Investment research firm Morningstar says the Government's recent review of KiwiSaver default providers had a myopic focus on fees, arguing it's an indictment of the process that it didn't seek to attract the funds that perform best over the long-term.
The Government unveiled the outcome of its second review of KiwiSaver default providers in May. KiwiSaver members who don't actively choose a provider are put in one of the government-appointed default fund providers, with the make up of who the default fund providers are reviewed every seven years.
The default fund review led to a reduction in the number of default providers to six from nine, and importantly the default investment option was changed from conservative to balanced. Simplicity and the NZX's Smartshares joined previously existing default providers - BNZ, Booster, Westpac's BT Funds Management and Kiwi Wealth. AMP, ANZ, ASB, Fisher Funds and Mercer lost their roles as default providers.
As of May, there were about 381,000 people, or 12% of KiwiSaver members, in default funds. The changes to who the default providers are meant about 263,000 people having their savings shifted to a new KiwiSaver scheme.
Tim Murphy, Morningstar's Sydney-based Director of Manager Research, notes the Ministry of Business, Innovation & Employment discussion paper announcing the review in 2019 said a key objective was to "enhance the financial well-being of default members, particularly at retirement." Other criteria included trust and confidence in KiwiSaver, low administration and compliance costs, support development of New Zealand’s capital markets that contribute to individuals’ well‐being, and promote innovation, competition, and value‐for‐money across KiwiSaver.

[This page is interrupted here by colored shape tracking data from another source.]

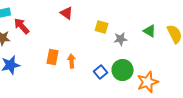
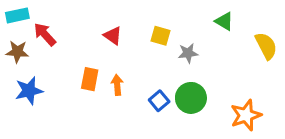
red triangle: (67, 13) -> (113, 36), moved
green triangle: (150, 31) -> (224, 21), moved
orange star: (148, 82) -> (246, 115), moved

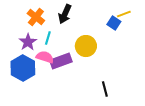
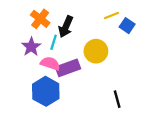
black arrow: (65, 14) -> (66, 27), moved
yellow line: (124, 14) -> (112, 15), moved
blue hexagon: (23, 68) -> (46, 91), moved

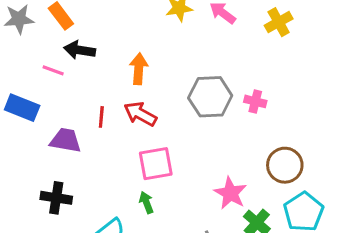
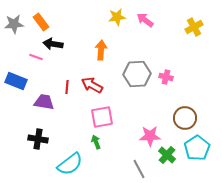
yellow cross: (279, 22) -> (194, 27), moved
orange arrow: (139, 69) -> (101, 50), moved
pink star: (230, 193) -> (150, 136), turned -30

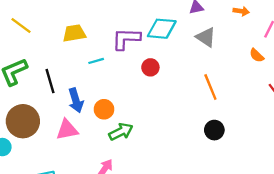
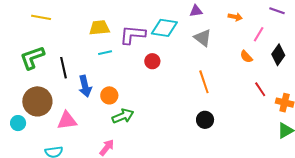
yellow line: (21, 25) -> (41, 17), turned -30
yellow trapezoid: (74, 33) -> (99, 28), moved
pink triangle: (67, 130) -> (67, 121), moved

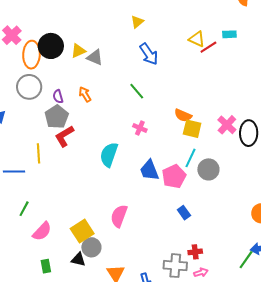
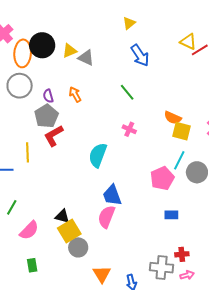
blue trapezoid: (149, 170) -> (112, 195), moved
blue rectangle: (184, 213) -> (171, 215), turned -56
black triangle: (78, 259) -> (62, 216), moved

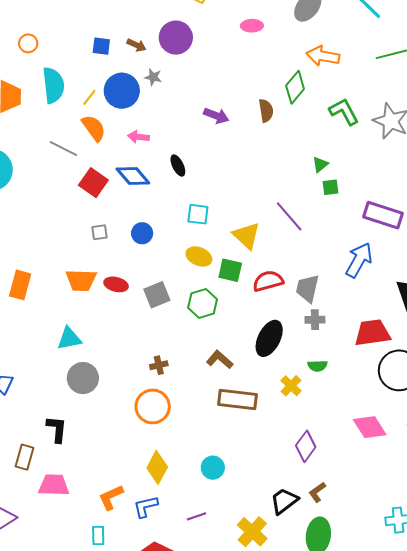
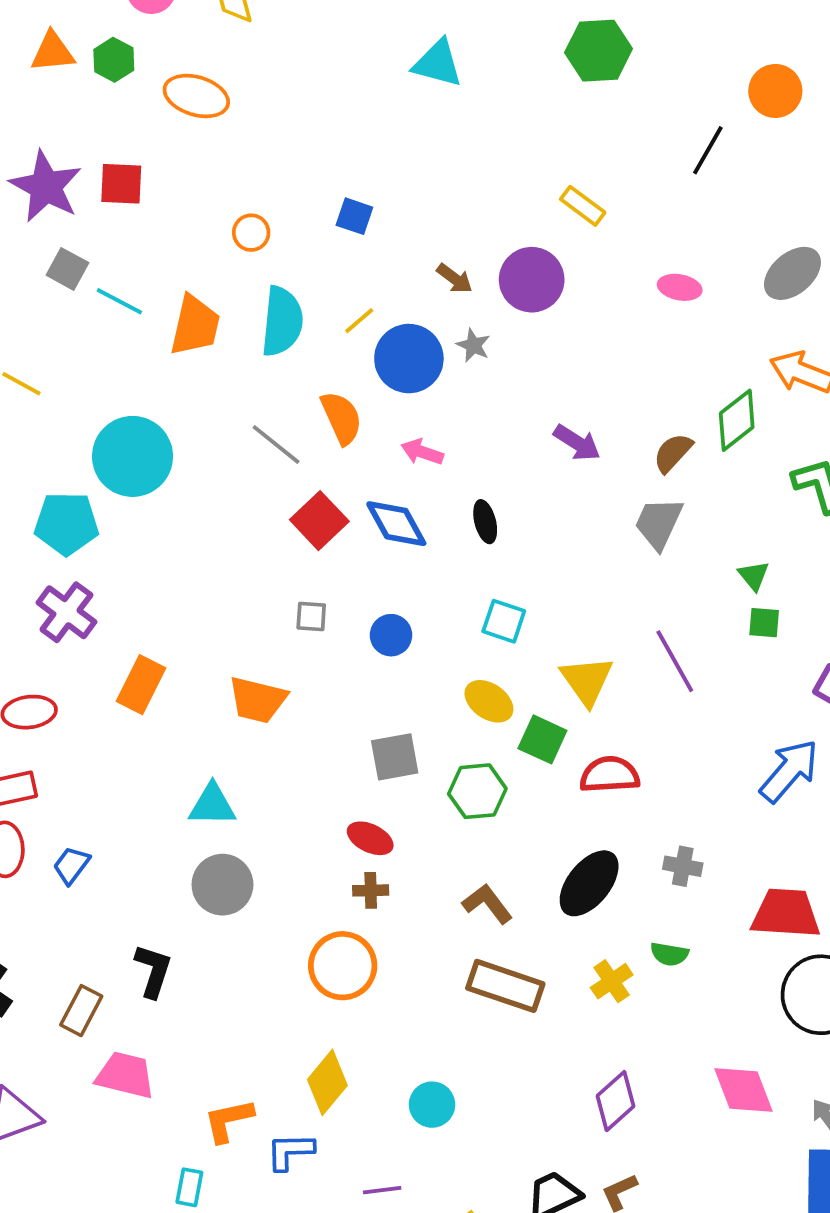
blue square: (101, 46) -> (354, 216), moved
yellow line: (89, 97) -> (359, 321), moved
brown semicircle: (266, 111) -> (673, 453), turned -140
green triangle: (320, 164) -> (754, 576), turned -42
red ellipse: (116, 284) -> (370, 838), moved
gray trapezoid: (307, 288) -> (659, 523), moved

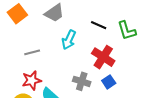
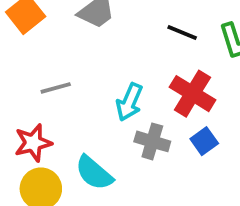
cyan arrow: (69, 40) -> (129, 102), moved
red star: (32, 80) -> (33, 143), moved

According to Murphy, the change of the default investment from a conservative to balanced portfolio was long overdue for what's meant to be a long-term savings vehicle.
"Morningstar has long called for this change. While KiwiSaver balances can be withdrawn for use in purchasing a property, shortening the investment timeframe for some members, as per the objective, it is predominantly a long-term retirement savings vehicle. So, while the move to balanced funds for the default option is a move in the right direction, it could be questioned if it is a move far enough. Would a growth portfolio have been a more appropriate option for the majority of KiwiSaver members?"
Murphy says, however, changes to the list of default providers was a major shakeup with a number of surprises. While several criteria were used in determining the default providers including "lower fees and higher levels of service," Murphy argues it's clear from the outcome that low fees were the most important determinant.
While acknowledging fees should be a component of assessment in any fund selection process, Murphy argues they ought to be one of several criteria. He says it's "an indictment on the process" that it doesn’t seek to attract the best-performing funds over the long-term. This should be the goal if the review really seeks to “enhance the financial well- being of default members," says Murphy.
"When the best-performing balanced fund provider over five years, seven years, and 10 years - Milford - doesn’t even bother applying for default provider status, knowing it would have little chance of success given that its fees are some of the highest in the market, then the process must surely come into question."
"Surely any review of default providers should be aiming to attract the best-performing funds over the long term, as that is what will best meet the stated objective 'to enhance the financial well-being of default members, particularly at retirement' for the largest cohort of KiwiSaver members rather than a philosophical focus on just one data point - low fees," Murphy says.
"With several new entrants to the default space all offering very low fees, it must be asked if being a KiwiSaver default provider is commercially viable in its own right for most firms, which ultimately are commercial organisations, or is it used as a loss leader in order to attract new members and then attempt to upsell them to higher-margin products? Is this dynamic healthy or really likely to enhance the financial well-being of default members?"
Murphy goes as far as suggesting that if low fees are the key focus for the Government with KiwiSaver default funds, then it ought to consider creating and running one central default fund itself. Here the Government could control fees without commercial considerations. Meanwhile, members could move to a commercially run KiwiSaver fund if they wanted to.
"This would remove the risk of 'loss leader' behaviour from commercial operators," says Murphy.
"Low fees have not historically been predictive of strong future performance in KiwiSaver, so it’s difficult to see on what basis the criteria used are best suited to meeting KiwiSaver’s objective."